### Work to complete:
An exact copy of all the data is required, with pictures left out.

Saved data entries
★ ★ ★

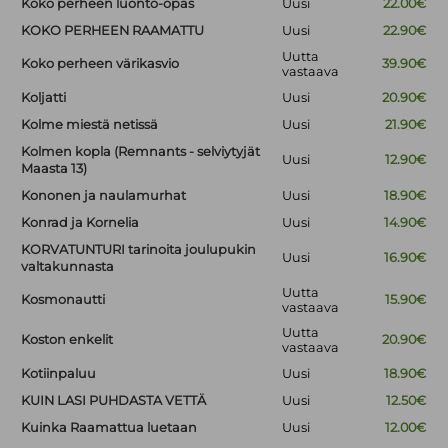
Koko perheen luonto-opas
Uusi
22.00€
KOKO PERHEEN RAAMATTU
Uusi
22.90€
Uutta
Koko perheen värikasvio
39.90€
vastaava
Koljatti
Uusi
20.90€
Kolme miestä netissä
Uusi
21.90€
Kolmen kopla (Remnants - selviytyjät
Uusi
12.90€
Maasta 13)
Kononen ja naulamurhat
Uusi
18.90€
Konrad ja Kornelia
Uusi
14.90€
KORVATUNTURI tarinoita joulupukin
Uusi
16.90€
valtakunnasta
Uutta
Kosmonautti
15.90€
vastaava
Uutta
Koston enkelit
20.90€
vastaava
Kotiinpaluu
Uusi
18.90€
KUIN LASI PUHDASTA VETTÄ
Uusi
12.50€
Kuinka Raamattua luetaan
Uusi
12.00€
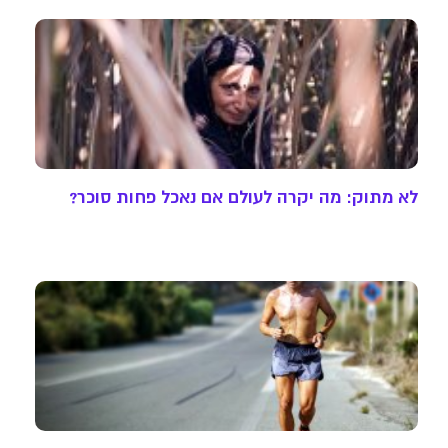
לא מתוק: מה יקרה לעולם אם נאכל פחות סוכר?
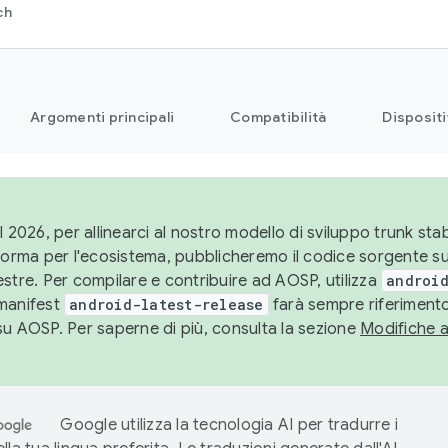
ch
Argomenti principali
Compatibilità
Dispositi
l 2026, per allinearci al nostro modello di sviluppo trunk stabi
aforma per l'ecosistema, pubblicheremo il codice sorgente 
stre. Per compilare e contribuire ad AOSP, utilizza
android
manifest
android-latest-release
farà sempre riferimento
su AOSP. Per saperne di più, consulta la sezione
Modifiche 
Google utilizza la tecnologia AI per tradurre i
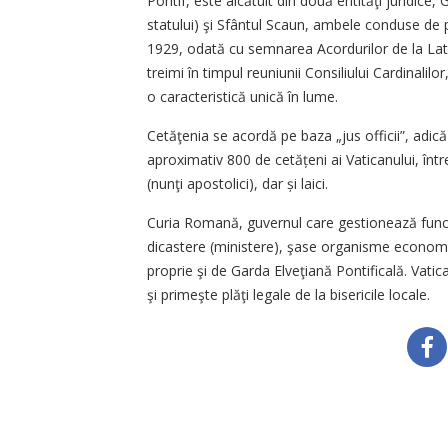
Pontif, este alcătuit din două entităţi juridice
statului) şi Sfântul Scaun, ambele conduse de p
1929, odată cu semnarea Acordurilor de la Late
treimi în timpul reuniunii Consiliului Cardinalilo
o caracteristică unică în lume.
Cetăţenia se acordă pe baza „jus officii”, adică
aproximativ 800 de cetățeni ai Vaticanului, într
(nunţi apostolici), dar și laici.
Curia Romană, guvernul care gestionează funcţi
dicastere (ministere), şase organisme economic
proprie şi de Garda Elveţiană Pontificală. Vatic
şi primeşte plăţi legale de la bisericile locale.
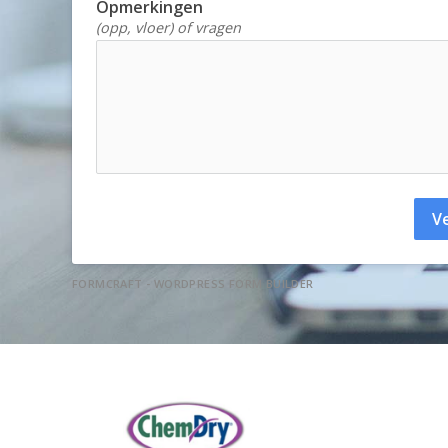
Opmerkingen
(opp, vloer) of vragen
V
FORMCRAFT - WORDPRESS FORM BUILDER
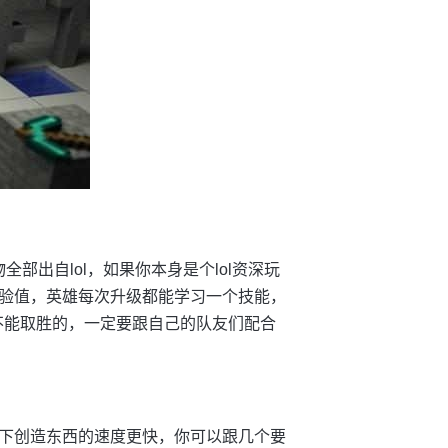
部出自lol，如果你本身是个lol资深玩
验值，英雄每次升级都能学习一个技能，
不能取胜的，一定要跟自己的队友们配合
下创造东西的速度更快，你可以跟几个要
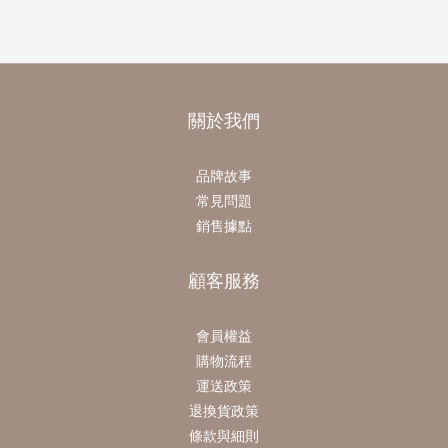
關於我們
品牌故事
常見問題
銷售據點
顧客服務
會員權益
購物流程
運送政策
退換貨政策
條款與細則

★ ★ ★

### Response to the exercise:
Koko perheen luonto-opas
Uusi
22.00€
KOKO PERHEEN RAAMATTU
Uusi
22.90€
Uutta
Koko perheen värikasvio
39.90€
vastaava
Koljatti
Uusi
20.90€
Kolme miestä netissä
Uusi
21.90€
Kolmen kopla (Remnants - selviytyjät
Uusi
12.90€
Maasta 13)
Kononen ja naulamurhat
Uusi
18.90€
Konrad ja Kornelia
Uusi
14.90€
KORVATUNTURI tarinoita joulupukin
Uusi
16.90€
valtakunnasta
Uutta
Kosmonautti
15.90€
vastaava
Uutta
Koston enkelit
20.90€
vastaava
Kotiinpaluu
Uusi
18.90€
KUIN LASI PUHDASTA VETTÄ
Uusi
12.50€
Kuinka Raamattua luetaan
Uusi
12.00€
לא מתוק: מה יקרה לעולם אם נאכל פחות סוכר?
ch
Argomenti principali
Compatibilità
Dispositi
l 2026, per allinearci al nostro modello di sviluppo trunk stabi
aforma per l'ecosistema, pubblicheremo il codice sorgente 
stre. Per compilare e contribuire ad AOSP, utilizza
android
manifest
android-latest-release
farà sempre riferimento
su AOSP. Per saperne di più, consulta la sezione
Modifiche 
Google utilizza la tecnologia AI per tradurre i
Pontif, este alcătuit din două entităţi juridice
statului) şi Sfântul Scaun, ambele conduse de p
1929, odată cu semnarea Acordurilor de la Late
treimi în timpul reuniunii Consiliului Cardinalilo
o caracteristică unică în lume.
Cetăţenia se acordă pe baza „jus officii”, adică
aproximativ 800 de cetățeni ai Vaticanului, într
(nunţi apostolici), dar și laici.
Curia Romană, guvernul care gestionează funcţi
dicastere (ministere), şase organisme economic
proprie şi de Garda Elveţiană Pontificală. Vatic
şi primeşte plăţi legale de la bisericile locale.
Opmerkingen
(opp, vloer) of vragen
V
FORMCRAFT - WORDPRESS FORM BUILDER
部出自lol，如果你本身是个lol资深玩
验值，英雄每次升级都能学习一个技能，
不能取胜的，一定要跟自己的队友们配合
下创造东西的速度更快，你可以跟几个要
關於我們
品牌故事
常見問題
銷售據點
顧客服務
會員權益
購物流程
運送政策
退換貨政策
條款與細則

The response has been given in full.